Saved data entries:
*** Block opens ***

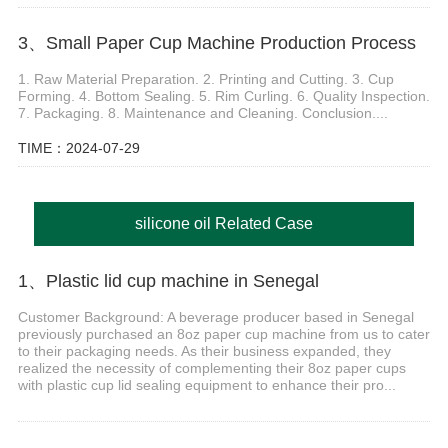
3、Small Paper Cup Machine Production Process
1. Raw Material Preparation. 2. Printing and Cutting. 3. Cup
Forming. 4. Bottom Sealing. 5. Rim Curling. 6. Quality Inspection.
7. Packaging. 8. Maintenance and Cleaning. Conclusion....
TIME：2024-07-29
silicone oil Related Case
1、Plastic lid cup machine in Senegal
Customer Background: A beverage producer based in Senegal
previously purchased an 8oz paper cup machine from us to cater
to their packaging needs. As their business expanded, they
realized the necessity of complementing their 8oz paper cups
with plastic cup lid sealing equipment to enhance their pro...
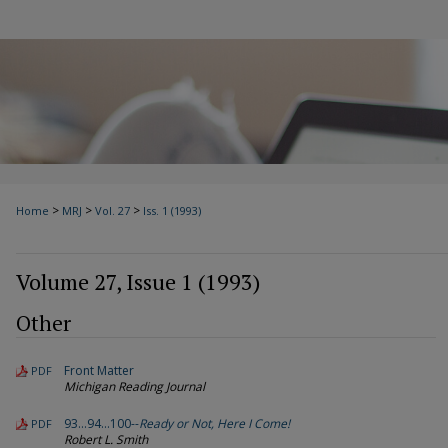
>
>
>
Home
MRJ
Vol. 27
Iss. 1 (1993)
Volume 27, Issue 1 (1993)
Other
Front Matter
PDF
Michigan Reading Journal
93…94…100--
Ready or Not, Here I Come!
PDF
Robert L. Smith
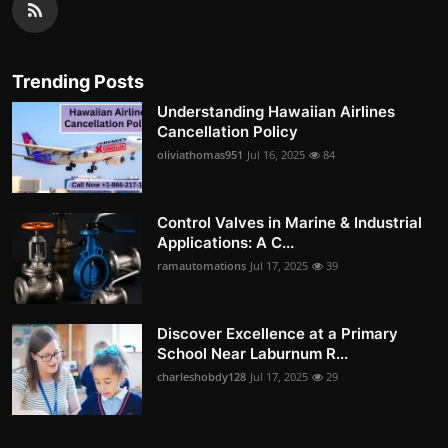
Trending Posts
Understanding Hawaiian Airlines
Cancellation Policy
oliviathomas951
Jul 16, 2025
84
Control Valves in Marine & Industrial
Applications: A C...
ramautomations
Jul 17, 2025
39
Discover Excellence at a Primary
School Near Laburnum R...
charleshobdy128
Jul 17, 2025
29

*** Block closes ***
*** Block opens ***

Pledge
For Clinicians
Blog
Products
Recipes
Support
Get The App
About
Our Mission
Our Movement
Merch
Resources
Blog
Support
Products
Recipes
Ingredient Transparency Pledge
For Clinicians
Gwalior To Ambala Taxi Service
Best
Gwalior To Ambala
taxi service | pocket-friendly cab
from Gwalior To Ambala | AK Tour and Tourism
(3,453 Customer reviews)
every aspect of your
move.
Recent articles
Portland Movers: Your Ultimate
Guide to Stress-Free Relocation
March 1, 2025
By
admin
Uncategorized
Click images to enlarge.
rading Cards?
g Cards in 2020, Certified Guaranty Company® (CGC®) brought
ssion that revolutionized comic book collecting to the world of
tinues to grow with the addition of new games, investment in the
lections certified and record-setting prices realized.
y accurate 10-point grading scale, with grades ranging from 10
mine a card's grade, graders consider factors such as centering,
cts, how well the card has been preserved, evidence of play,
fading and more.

*** Block closes ***
*** Block opens ***

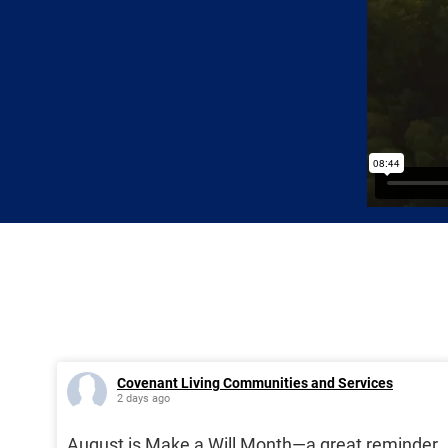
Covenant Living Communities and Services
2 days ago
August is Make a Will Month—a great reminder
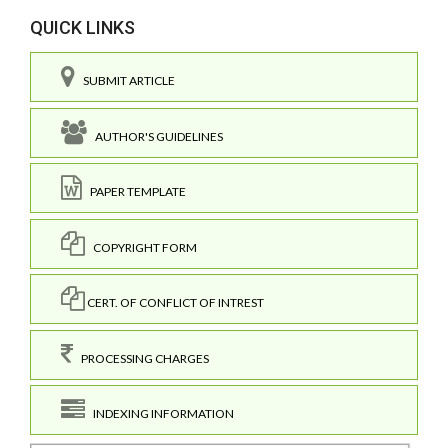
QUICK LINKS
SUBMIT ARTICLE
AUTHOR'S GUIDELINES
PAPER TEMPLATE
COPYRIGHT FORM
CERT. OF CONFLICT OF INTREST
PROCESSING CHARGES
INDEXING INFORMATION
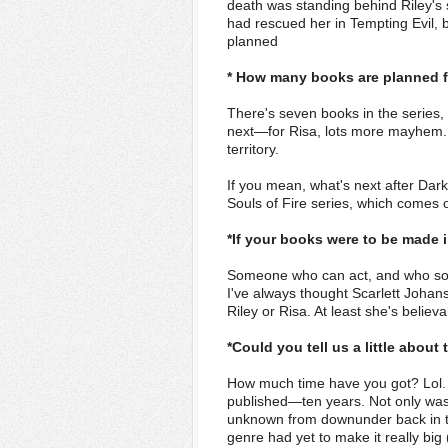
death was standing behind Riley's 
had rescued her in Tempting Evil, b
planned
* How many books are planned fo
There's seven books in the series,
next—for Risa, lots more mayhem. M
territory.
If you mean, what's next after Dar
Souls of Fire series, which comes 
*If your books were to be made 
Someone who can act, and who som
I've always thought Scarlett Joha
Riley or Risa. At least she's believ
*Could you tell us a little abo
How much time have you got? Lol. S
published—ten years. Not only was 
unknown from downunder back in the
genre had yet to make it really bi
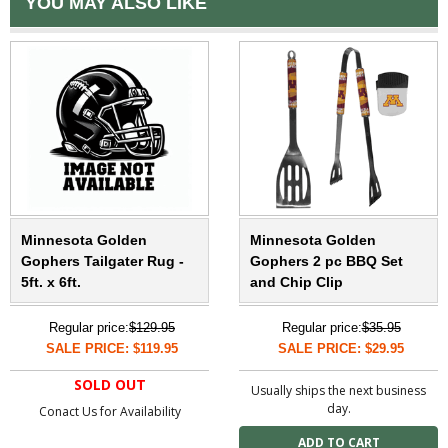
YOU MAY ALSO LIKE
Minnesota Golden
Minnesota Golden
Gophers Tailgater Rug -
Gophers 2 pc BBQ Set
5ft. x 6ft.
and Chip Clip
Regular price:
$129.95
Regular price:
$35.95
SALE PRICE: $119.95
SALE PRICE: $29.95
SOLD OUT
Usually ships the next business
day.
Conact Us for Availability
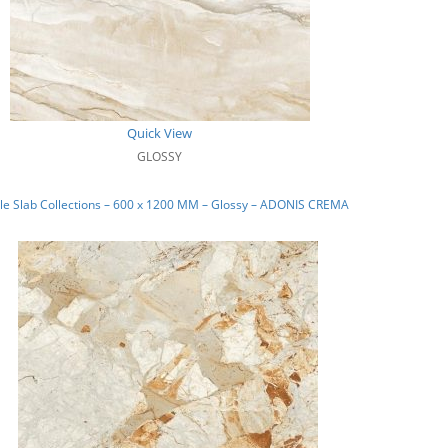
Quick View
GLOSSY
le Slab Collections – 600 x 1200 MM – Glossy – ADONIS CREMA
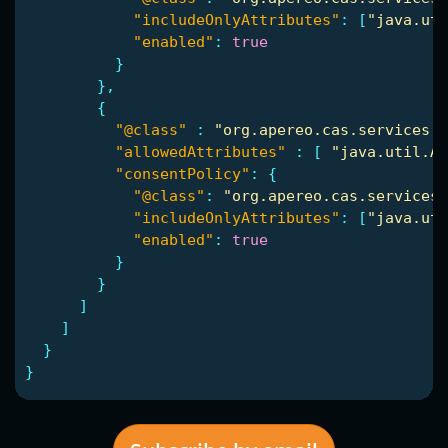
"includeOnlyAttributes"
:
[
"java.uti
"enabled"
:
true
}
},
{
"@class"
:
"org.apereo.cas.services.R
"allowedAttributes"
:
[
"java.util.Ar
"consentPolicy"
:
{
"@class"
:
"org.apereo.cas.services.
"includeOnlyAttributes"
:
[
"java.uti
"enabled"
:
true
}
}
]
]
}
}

*** Block closes ***

■ What is being asked: When a line of the records holds the word "series", copy that line.

■ Output of the task:
There's seven books in the series,
Souls of Fire series, which comes 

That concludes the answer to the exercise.